What does that mean? Well, you can "confuse" the traction lock unit and you do not want unpredictable transference of drive from one side to the other.

I'm saying what MJ said in a different way about the rear.



The more traction that you have in the rear, the more you need to consider race type chassis bracing. What you need to do to it, you are going to have to talk to someone who seriously races a Pantera.



The other thing with unbalanced rear tires is you WILL burn up the discs in the differential.



You have to remember the design parameters of this car are from 1968. It is not a GT40. It was never considered having over 500hp. The size of even the street treads now were never considered for a street car going that fast then.

Don't forget that race tires are almost always fresh for each race and depending on the longevity are changed several times during that race.



That WAS a pretty blue car. ANY of these items can be lethal.





Sometimes ridiculously stupid things happen at high speed.

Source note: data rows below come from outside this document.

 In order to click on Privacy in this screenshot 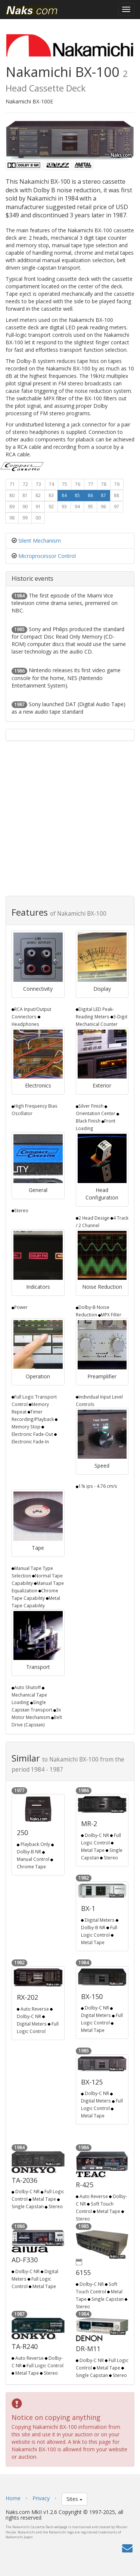 , I will do `click(41, 2498)`.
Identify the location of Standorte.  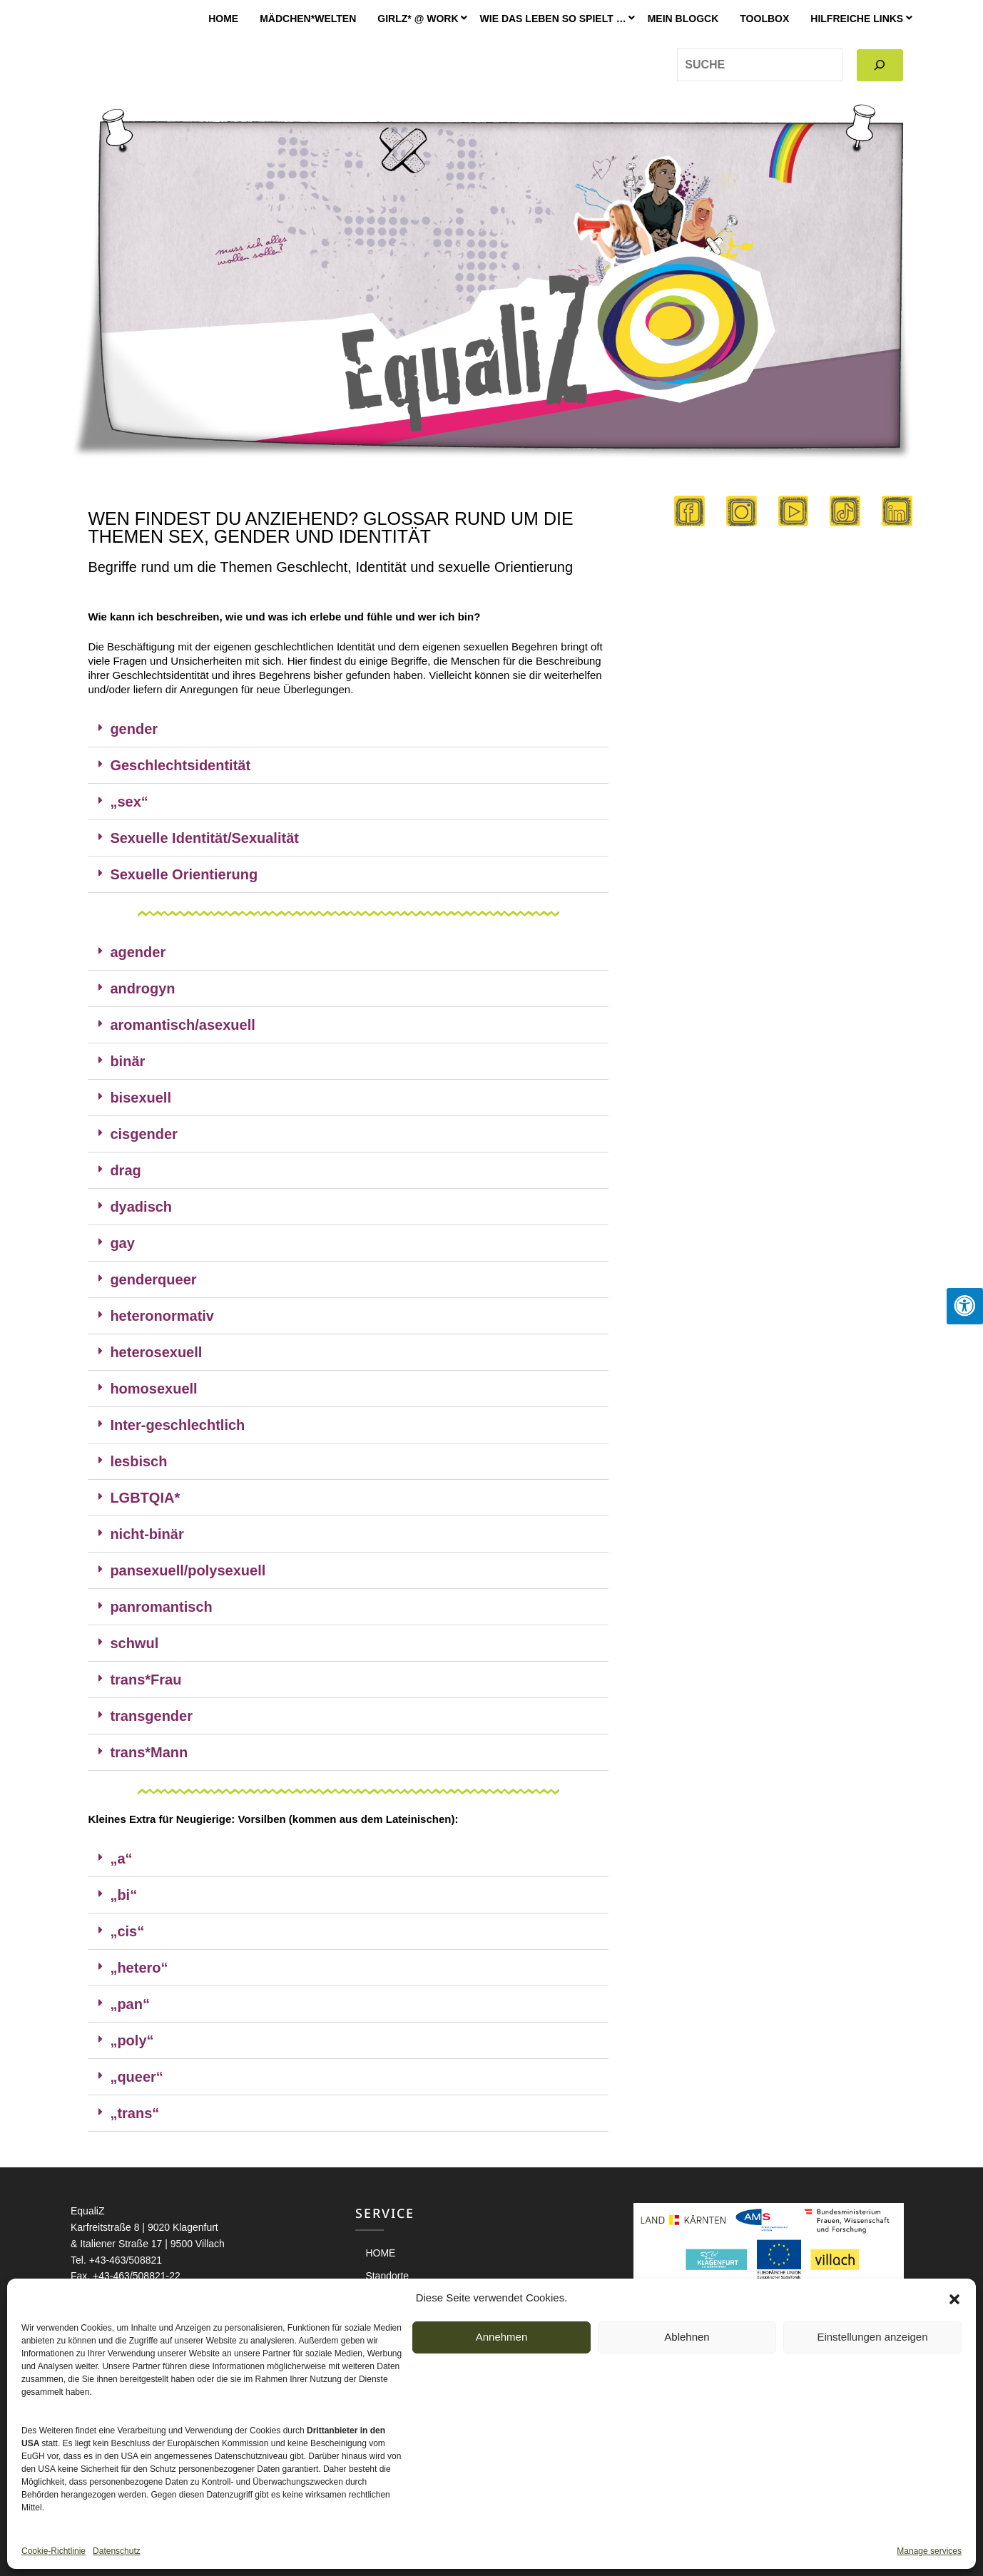 (387, 2275).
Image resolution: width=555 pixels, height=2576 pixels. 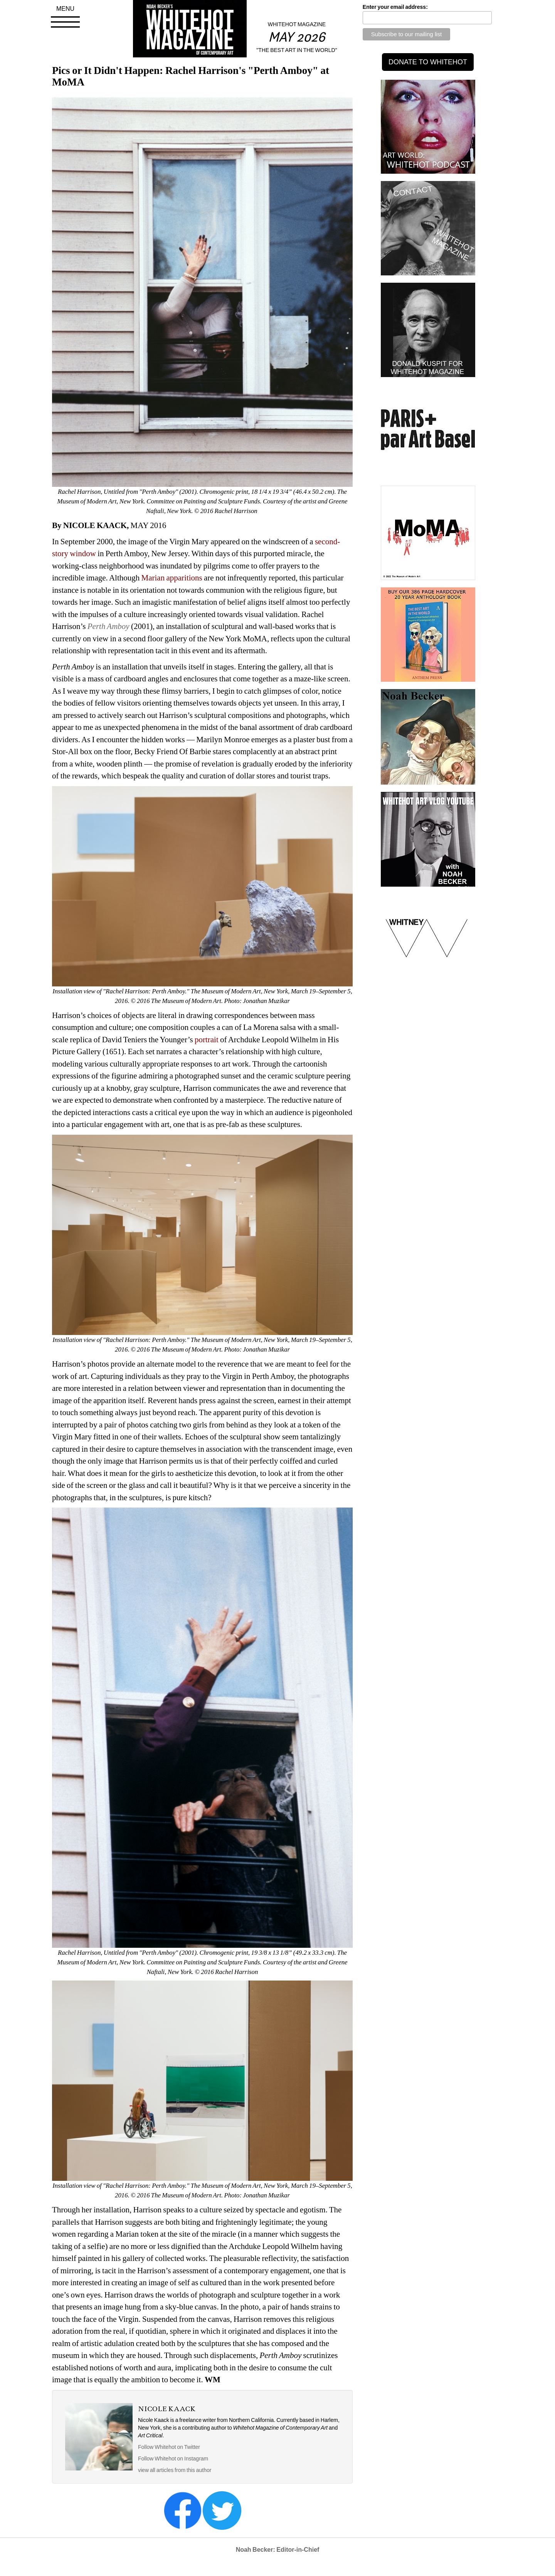 I want to click on Follow Whitehot on Twitter, so click(x=169, y=2447).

What I did was move the wipers to the '74 mounting position so that WHEN they suddenly popup at speed, at least it isn't right in my view point.  I NEVER expect that simply because I am concentrating on the road. It always startles me and that can cause an over reaction. It's just a stupid thing that happens at speed.

Last edited by panteradoug

While my Pantera has a Grp 4 style front air dam and side skirts, I can do the standing mile to 170+ MPH with no stability problems.  When it comes to  doing 160+ on an open road for 90 miles (SSCC) things get a little twitchy. I believe that the road surface is a contributing factor.  Certainly not like a race track.

Most of us don't get to drive at high speeds frequently.  I found myself being tense at the beginning of a race and have to tell myself to take a deep breath  and relax. It makes a big difference.